*Exercise aim*.
Could you return all of the records exactly, minus their images?

*Provided records*.
*** Block opens ***
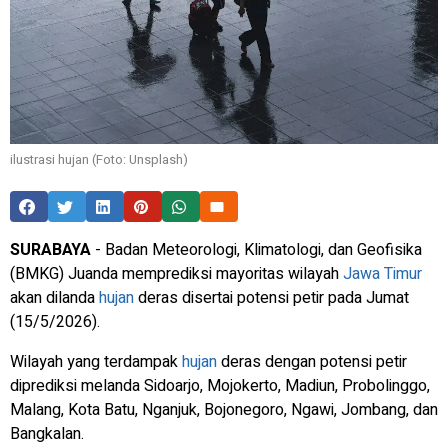
ilustrasi hujan (Foto: Unsplash)
SURABAYA
- Badan Meteorologi, Klimatologi, dan Geofisika
(BMKG) Juanda memprediksi mayoritas wilayah
Jawa Timur
akan dilanda
hujan
deras disertai potensi petir pada Jumat
(15/5/2026).
Wilayah yang terdampak
hujan
deras dengan potensi petir
diprediksi melanda Sidoarjo, Mojokerto, Madiun, Probolinggo,
Malang, Kota Batu, Nganjuk, Bojonegoro, Ngawi, Jombang, dan
Bangkalan.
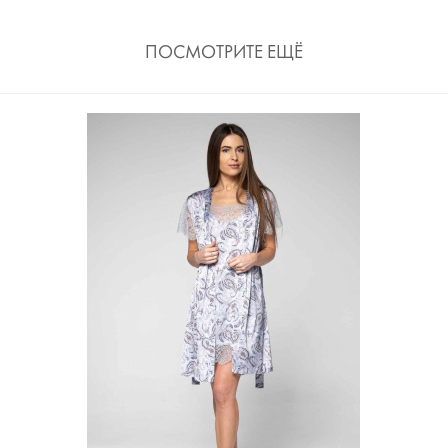
ПОСМОТРИТЕ ЕЩЁ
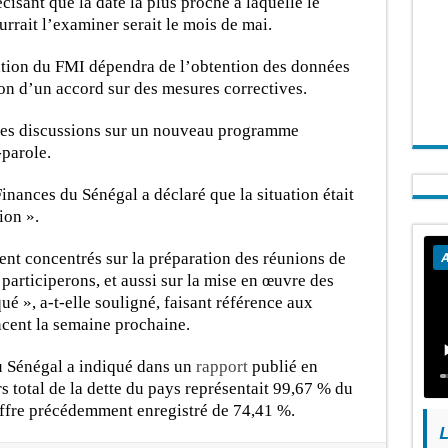
isant que la date la plus proche à laquelle le
rrait l’examiner serait le mois de mai.
ation du FMI dépendra de l’obtention des données
sion d’un accord sur des mesures correctives.
 les discussions sur un nouveau programme
parole.
inances du Sénégal a déclaré que la situation était
ion ».
t concentrés sur la préparation des réunions de
A
articiperons, et aussi sur la mise en œuvre des
 », a-t-elle souligné, faisant référence aux
ent la semaine prochaine.
u Sénégal a indiqué dans un
rapport
publié en
rs total de la dette du pays représentait 99,67 % du
hiffre précédemment enregistré de 74,41 %.
L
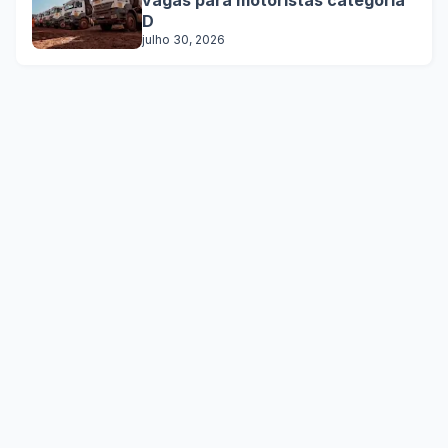
D
julho 30, 2026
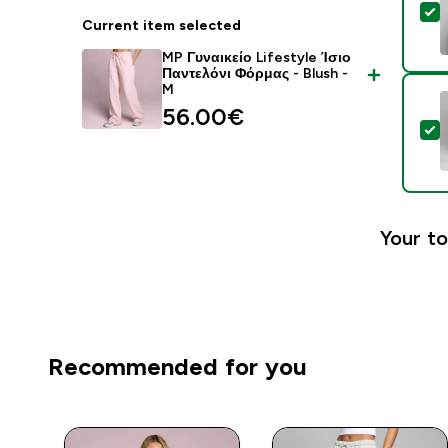
S
Current item selected
MP Γυναικείο Lifestyle Ίσιο
Παντελόνι Φόρμας - Blush -
M
56.00€‎
S
Your to
Recommended for you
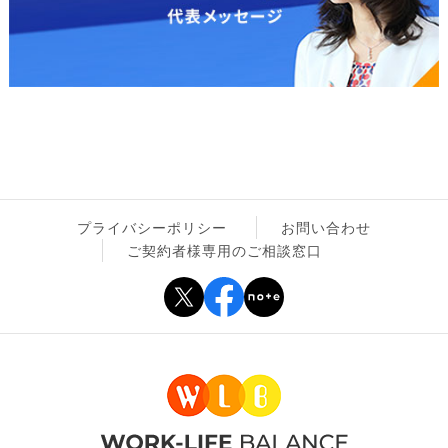
プライバシーポリシー
お問い合わせ
ご契約者様専用のご相談窓口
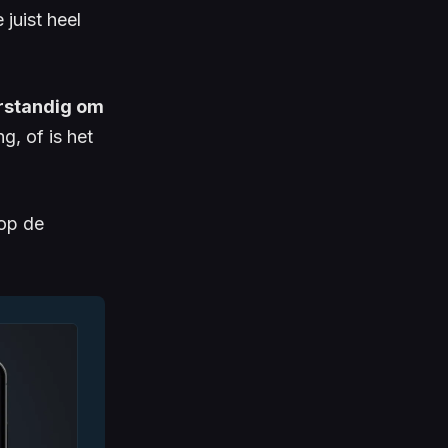
juist heel
erstandig om
, of is het
 op de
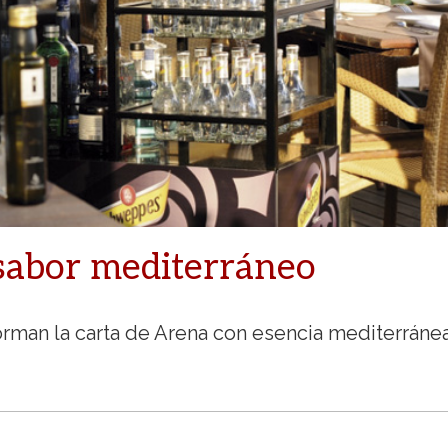
sabor mediterráneo
forman la carta de Arena con esencia mediterráne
*** Block closes ***
*Task solution*.
ilustrasi hujan (Foto: Unsplash)
SURABAYA
- Badan Meteorologi, Klimatologi, dan Geofisika
(BMKG) Juanda memprediksi mayoritas wilayah
Jawa Timur
akan dilanda
hujan
deras disertai potensi petir pada Jumat
(15/5/2026).
Wilayah yang terdampak
hujan
deras dengan potensi petir
diprediksi melanda Sidoarjo, Mojokerto, Madiun, Probolinggo,
Malang, Kota Batu, Nganjuk, Bojonegoro, Ngawi, Jombang, dan
Bangkalan.
ПОСМОТРИТЕ ЕЩЁ
isant que la date la plus proche à laquelle le
rrait l’examiner serait le mois de mai.
ation du FMI dépendra de l’obtention des données
sion d’un accord sur des mesures correctives.
 les discussions sur un nouveau programme
parole.
inances du Sénégal a déclaré que la situation était
ion ».
t concentrés sur la préparation des réunions de
A
articiperons, et aussi sur la mise en œuvre des
 », a-t-elle souligné, faisant référence aux
ent la semaine prochaine.
u Sénégal a indiqué dans un
rapport
publié en
rs total de la dette du pays représentait 99,67 % du
hiffre précédemment enregistré de 74,41 %.
L
D
julho 30, 2026
S
Current item selected
MP Γυναικείο Lifestyle Ίσιο
Παντελόνι Φόρμας - Blush -
M
56.00€‎
S
Your to
Recommended for you
プライバシーポリシー
お問い合わせ
ご契約者様専用のご相談窓口
juist heel
erstandig om
, of is het
 op de
sabor mediterráneo
forman la carta de Arena con esencia mediterráne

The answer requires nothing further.